Microchip Technology Inc., a leading provider of microcontroller, mixed-signal, analog and Flash-IP solutions, today announced that it joined The Linux Foundation
and Automotive Grade Linux (AGL), a collaborative open source project developing a common, Linux-based software stack for the connected car. Additionally, Microchip has begun enabling designers to use the Linux operating system with its portfolio of MOST® network interface controllers.
To learn more about Microchip’s MOST network interface controllers, visit: http://www.microchip.com/MOST-Controllers-010615a
IHS projects that by 2020, Linux will lead the estimated 130 million unit in-vehicle-infotainment (IVI) market with a 41.3 percent share, taking 53.7 million units. Linux adoption is growing because it provides automotive designers with an open-source platform that allows them to maximize the reuse of existing work, while making their own incremental improvements. Additionally, AGL was built on top of a well-tested and stable Linux stack that is already being used in embedded and mobile devices. The combination of MOST technology and Linux provides a solution for the increasing complexity of IVI and advanced-driver-assistance systems (ADAS), accelerating development via open-source software and the automotive-industry-proven MOST networking technology.
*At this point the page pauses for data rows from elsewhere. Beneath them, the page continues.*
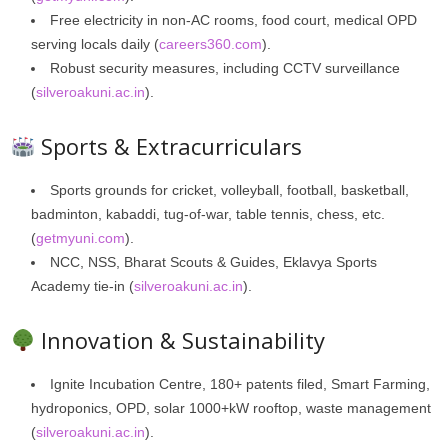
Free electricity in non‑AC rooms, food court, medical OPD
serving locals daily (
careers360.com
).
Robust security measures, including CCTV surveillance
(
silveroakuni.ac.in
).
Sports & Extracurriculars
Sports grounds for cricket, volleyball, football, basketball,
badminton, kabaddi, tug-of-war, table tennis, chess, etc.
(
getmyuni.com
).
NCC, NSS, Bharat Scouts & Guides, Eklavya Sports
Academy tie-in (
silveroakuni.ac.in
).
Innovation & Sustainability
Ignite Incubation Centre, 180+ patents filed, Smart Farming,
hydroponics, OPD, solar 1000+kW rooftop, waste management
(
silveroakuni.ac.in
).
The MOST network technology is a time-division-multiplexing (TDM) network that transports different data types on separate channels at low latency and high quality-of-service. Microchip’s MOST network interface controllers offer separate hardware interfaces for different data types. In addition to the straight streaming of audio or video data via dedicated hardware interfaces, Microchip’s new Linux driver enables easy and harmonized access to all data types. Besides IP-based communication over the standard Linux Networking Stack, all MOST network data types are accessible via the regular device nodes of the Linux Virtual File System (VFS). Additionally, high-quality and multi-channel synchronous audio data can be seamlessly delivered by the Advanced Linux Sound System Architecture (ALSA) subsystem.